When a teenage boy saunters into the room, Mafabi lights up and reaches for him. “This is my boy. I am going to circumcise him come 15th. You should come see,” he says playfully smacking the boy, who has just greeted us politely, on the back. The invite is to witness the Bugisu rite of passage. I note that that is the second invite to do something in the space of 15 minutes.
He looks serious as he tells of what he does that is not active politics, which is mainly charity work under Nandala Foundation which sees disadvantaged children taken to school. He also puts to use his accountancy skills (he is a certified public accountant) to good use by doing financial work for churches and mosques pro bono.
“The word gets around that I do these things and even if I may need a team to assist me, I always ensure a personal touch,” he says.
“My grandfather was a businessman and a coffee farmer. He had a lot of coffee and upon his death, I inherited it,” says Mafabi, the first born of nine children. He does not attach much value to material wealth.

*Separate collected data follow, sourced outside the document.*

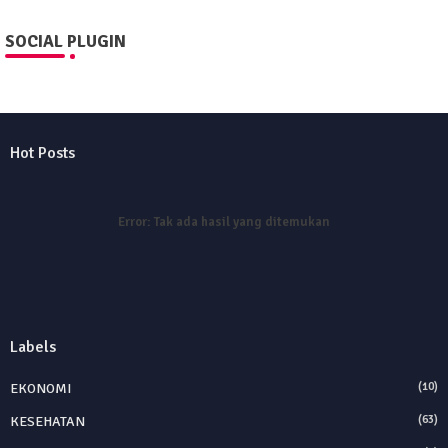
SOCIAL PLUGIN
Hot Posts
Error:
Tak ada hasil yang ditemukan
Labels
EKONOMI
(10)
KESEHATAN
(63)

“I am rich at heart,” he says, when I ask whether he considers himself a rich man. I know not to fight for everything, things like land and property, when the only thing you are sure of is six foot by three by four,” he says cryptically.
A tough childhood
One thing comes out during our interview; Mafabi is a good story teller. When he starts on a story, he sits back and engages us, and laughs raucously if the story is funny and most of them are. But besides entertaining us, we see glimpses of his character in those formative years, how he was always headstrong, the very thing that would see him grow up to be is a challenger of systems and of course, a formidable politician. Like the one of how he ended up staying in Uganda to be raised by his grandfather while his family were in exile in Kenya during President Idi Amin’s regime
“We were at the water fountain at the school where we had been enrolled when this Indian boy spat on me. I beat him up and obviously got into trouble,” he says. When the then 10-year-old Mafabi learnt that part of the disciplinary measure involved bringing his parents, he refused.
“Instead, I insisted I wanted to come back to Uganda and was sent back to Busamaga where I stayed with my grandfather. From that tender age I became his accountant,” narrates Mafabi who then went to Mbale SS and Busoga College, Mwiri, for his secondary education, and later he joined Makerere University.
A cheeky husband
His wife Florence, walks into the room, good-naturedly protesting about being put in “these press things”, when Stephen, our photographer, prepares to take her picture. Meanwhile, another side of her husband (yes, they just keep coming) emerges. Mafabi the charmer/ adoring husband who won’t hesitate to throw compliments like, “You are beautiful” and “You look cute” as he when his wife frets about not being camera ready.
They are in their 18th year of marriage and look every bit the happy couple. She matches his playful jibes with her own witty remarks, and then they both crack up. They met in Makerere University, he was studying a BSc in Statistics, and she was reading for her Bachelors of Education, but, it was their love for sport that actually brought them together.
“I used to play volleyball, basketball, and a little bit of hockey. He used play tennis. After the games, we would ‘chill’ in the Guild Canteen and one thing led to another,” she says, somewhat bashfully before falling into an exchange on which halls they were at in the university.